Parapuan.co - Balita adalah usia emas pada anak ketika sejumlah besar pertumbuhan fisik, emosional, dan kognitif terjadi.
Karena perubahan pesat yang terjadi pada tubuh dan pikiran kecilnya, balita juga peka terhadap dunia sekitarnya dan cenderung merasa stres.
Rangsangan yang bertubi-tubi, termasuk rutinitas yang banyak, lingkungan toksik, pengasuhan, pola makan, bahkan perpisahan orang tua turut berkontribusi.
Baca Juga: 7 Cara Menjaga Kesehatan Mental Anak agar Termotivasi untuk Belajar
"Jadi orang tua perlu waspada terhadap perilaku dan tindakan yang tidak biasa atau mencurigakan." ujar Rene Hackney, psikolog perkembangan dan pendiri Parenting Playgroups and Parenting, mengutip Parents.
Tanda Balita Stres
"Hanya dengan mendengarkan komentar dan kata-kata atau mengamati perilaku dapat memberikan petunjuk signifikan tentang adanya stres," ujar Rene.

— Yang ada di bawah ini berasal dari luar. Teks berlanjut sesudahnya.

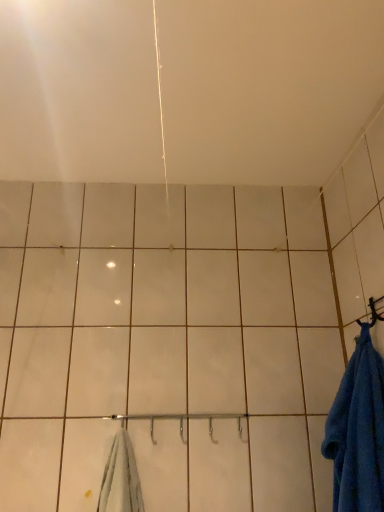 Question: Should I look upward or downward to see blue fabric hanger at right?

Choices:
 (A) up
 (B) down

Answer: (B) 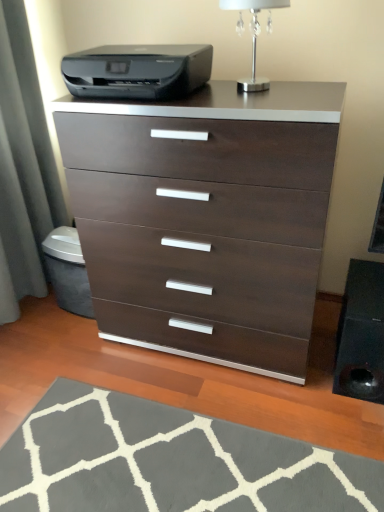 Identify the location of free area below gray soft rug at lower center (from a real-world perspective). (176, 463). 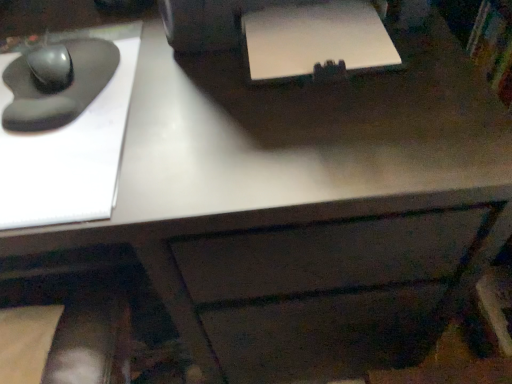 Question: Can you confirm if white matte printer at upper center is wider than matte black mouse at left, the first mouse when ordered from bottom to top?

Choices:
 (A) no
 (B) yes

Answer: (A)

Question: Can you confirm if white matte printer at upper center is thinner than matte black mouse at left, the first mouse when ordered from bottom to top?

Choices:
 (A) no
 (B) yes

Answer: (B)

Question: Does white matte printer at upper center have a larger size compared to matte black mouse at left, the second mouse positioned from the top?

Choices:
 (A) yes
 (B) no

Answer: (B)

Question: From the image's perspective, is white matte printer at upper center under matte black mouse at left, the first mouse when ordered from bottom to top?

Choices:
 (A) yes
 (B) no

Answer: (B)

Question: Can you confirm if white matte printer at upper center is positioned to the left of matte black mouse at left, the first mouse when ordered from bottom to top?

Choices:
 (A) yes
 (B) no

Answer: (B)

Question: From their relative heights in the image, would you say white matte printer at upper center is taller or shorter than matte black mouse at left, the second mouse positioned from the top?

Choices:
 (A) short
 (B) tall

Answer: (A)

Question: From a real-world perspective, relative to matte black mouse at left, the first mouse when ordered from bottom to top, is white matte printer at upper center vertically above or below?

Choices:
 (A) above
 (B) below

Answer: (A)

Question: From the image's perspective, is white matte printer at upper center located above or below matte black mouse at left, the first mouse when ordered from bottom to top?

Choices:
 (A) below
 (B) above

Answer: (B)

Question: Is white matte printer at upper center bigger or smaller than matte black mouse at left, the second mouse positioned from the top?

Choices:
 (A) big
 (B) small

Answer: (B)

Question: Does point [52, 91] appear closer or farther from the camera than point [39, 86]?

Choices:
 (A) farther
 (B) closer

Answer: (B)

Question: From the image's perspective, relative to matte black mouse at left, placed as the 1th mouse when sorted from top to bottom, is matte black mouse at left, the first mouse when ordered from bottom to top, above or below?

Choices:
 (A) above
 (B) below

Answer: (B)

Question: From their relative heights in the image, would you say matte black mouse at left, the first mouse when ordered from bottom to top, is taller or shorter than matte black mouse at left, positioned as the second mouse in bottom-to-top order?

Choices:
 (A) short
 (B) tall

Answer: (A)

Question: Is matte black mouse at left, the first mouse when ordered from bottom to top, inside or outside of matte black mouse at left, positioned as the second mouse in bottom-to-top order?

Choices:
 (A) inside
 (B) outside

Answer: (B)

Question: From a real-world perspective, is matte black mouse at left, positioned as the second mouse in bottom-to-top order, physically located above or below white matte printer at upper center?

Choices:
 (A) below
 (B) above

Answer: (A)

Question: Is matte black mouse at left, positioned as the second mouse in bottom-to-top order, bigger or smaller than white matte printer at upper center?

Choices:
 (A) big
 (B) small

Answer: (B) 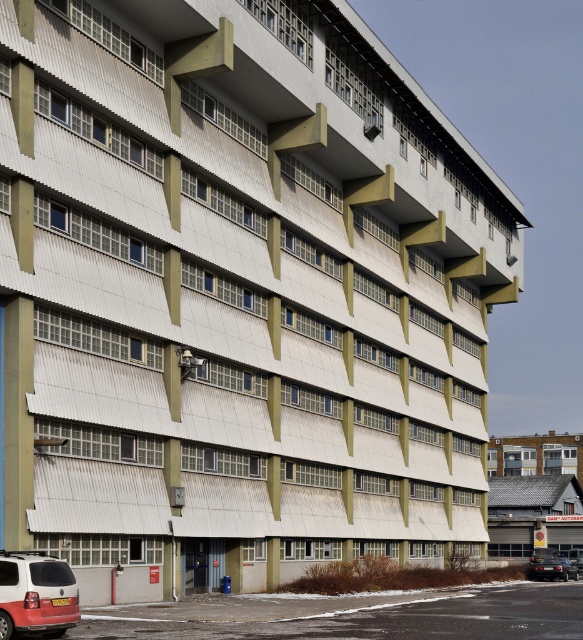 From the picture: Does white matte van at lower left come behind shiny black sedan at lower right?

No, white matte van at lower left is in front of shiny black sedan at lower right.

Does white matte van at lower left have a greater width compared to shiny black sedan at lower right?

In fact, white matte van at lower left might be narrower than shiny black sedan at lower right.

What do you see at coordinates (36, 595) in the screenshot?
I see `white matte van at lower left` at bounding box center [36, 595].

Locate an element on the screen. white matte van at lower left is located at coordinates (36, 595).

Is shiny black sedan at lower right below matte white van at lower right?

No.

Image resolution: width=583 pixels, height=640 pixels. What do you see at coordinates (556, 568) in the screenshot? I see `shiny black sedan at lower right` at bounding box center [556, 568].

Is point (543, 566) positioned behind point (570, 550)?

No, it is in front of (570, 550).

At what (x,y) coordinates should I click in order to perform the action: click on shiny black sedan at lower right. Please return your answer as a coordinate pair (x, y). This screenshot has height=640, width=583. Looking at the image, I should click on (556, 568).

Can you confirm if white matte van at lower left is smaller than matte white van at lower right?

Yes.

The image size is (583, 640). In order to click on white matte van at lower left in this screenshot , I will do `click(36, 595)`.

Who is more forward, (x=27, y=588) or (x=577, y=554)?

Point (x=27, y=588) is more forward.

What are the coordinates of `white matte van at lower left` in the screenshot? It's located at (36, 595).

Ia menyebut, ada beberapa tanda-tanda yang dialami anak balita mengalami stres, antara lain:
- Perubahan kebiasaan tidur dan makan
- Mimpi buruk dan ketakutan pada waktu tidur
- Perubahan emosi (sedih, lekat, menarik diri, atau marah)
- Meningkatnya tantrum (tangisan dan amukan)
- Penyakit fisik (sakit kepala, sakit perut, dan batuk)
- Cemas atau gugup
- Kebiasaan aneh (mengunyah rambut atau mengisap jempol)
- Perubahan buang air besar
Meski tanda-tanda tersebut belum tentu menunjukkan gejala stres, namun sering kali berhubungan dengan perilaku buruk, kebiasaan, atau pertumbuhan.
Penyebab Balita Stres
Berikut adalah penyenan balita stres secara umum, meliputi:
1. Kecemasan akan perpisahan
Balita berpotensi mengalami cemas akan perpisahan kala mereka memasuki lingkungan baru, termasuk pra-sekolah, penitipan anak, dan pengasuhan yang berubah.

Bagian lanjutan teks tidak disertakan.